*** Opening Input material ***

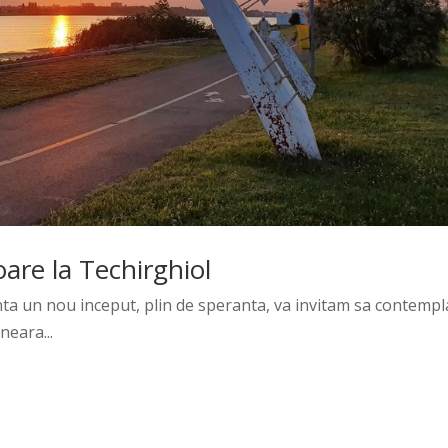
are la Techirghiol
nta un nou inceput, plin de speranta, va invitam sa contempl
neara...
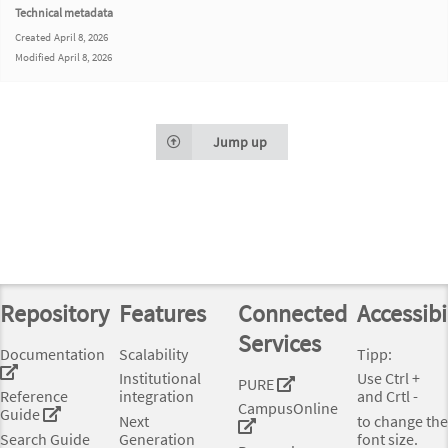
Technical metadata
Created
April 8, 2026
Modified
April 8, 2026
Jump up
Repository
Features
Connected
Accessibi
Services
Documentation
Scalability
Tipp:
Institutional
Use Ctrl +
PURE
Reference
integration
and Crtl -
CampusOnline
Guide
Next
to change the
Search Guide
Generation
font size.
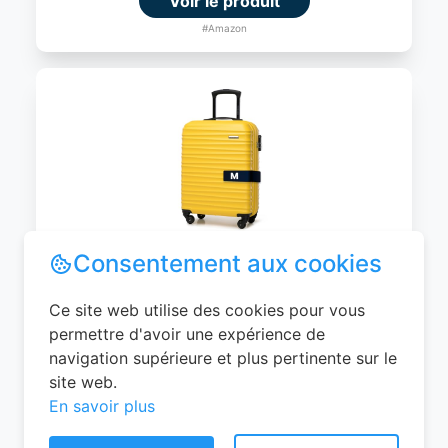
Voir le produit
#Amazon
WITTCHEN Valise Cabine Bagages de
Voyage Bagage à Main Valise Rigide ABS
4 roulettes Pivotantes Serrure à
Combinaison Poignée Télescopique
Groove Line Taille M Jaune Air
France/Easyjet/Ryanair
Consentement aux cookies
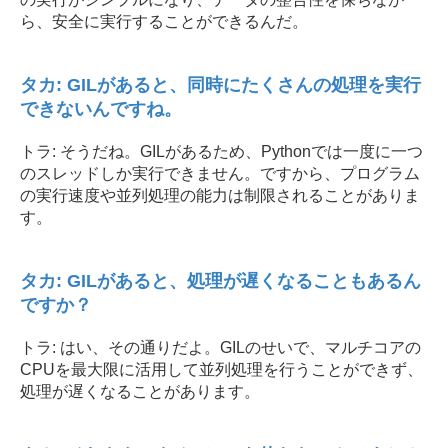
ら、安全に実行することができるんだ。
タカ: GILがあると、同時にたくさんの処理を実行
できないんですね。
トラ: そうだね。GILがあるため、Pythonでは一度に一つ
のスレッドしか実行できません。ですから、プログラム
の実行速度や並列処理の能力は制限されることがありま
す。
タカ: GILがあると、処理が遅くなることもあるん
ですか？
トラ: はい、その通りだよ。GILのせいで、マルチコアの
CPUを最大限に活用して並列処理を行うことができず、
処理が遅くなることがあります。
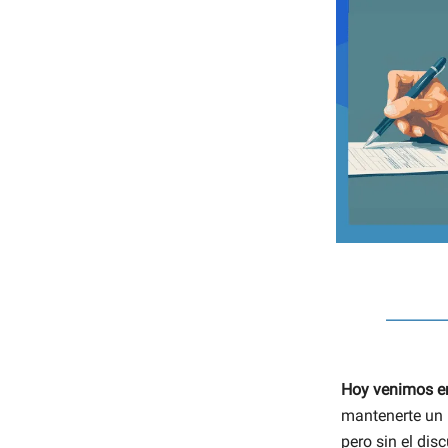
Hoy venimos e
mantenerte un 
pero sin el dis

*** Closing Input material ***

§ **Goal of the exercise**
All that is wanted is the lines from the one holding "タカ: GILがあると、処理が遅くなることもあるん" through the end of the material, duplicated exactly, with no pictures.

§ **Output of the exercise**
タカ: GILがあると、処理が遅くなることもあるん
ですか？
トラ: はい、その通りだよ。GILのせいで、マルチコアの
CPUを最大限に活用して並列処理を行うことができず、
処理が遅くなることがあります。
Hoy venimos e
mantenerte un 
pero sin el dis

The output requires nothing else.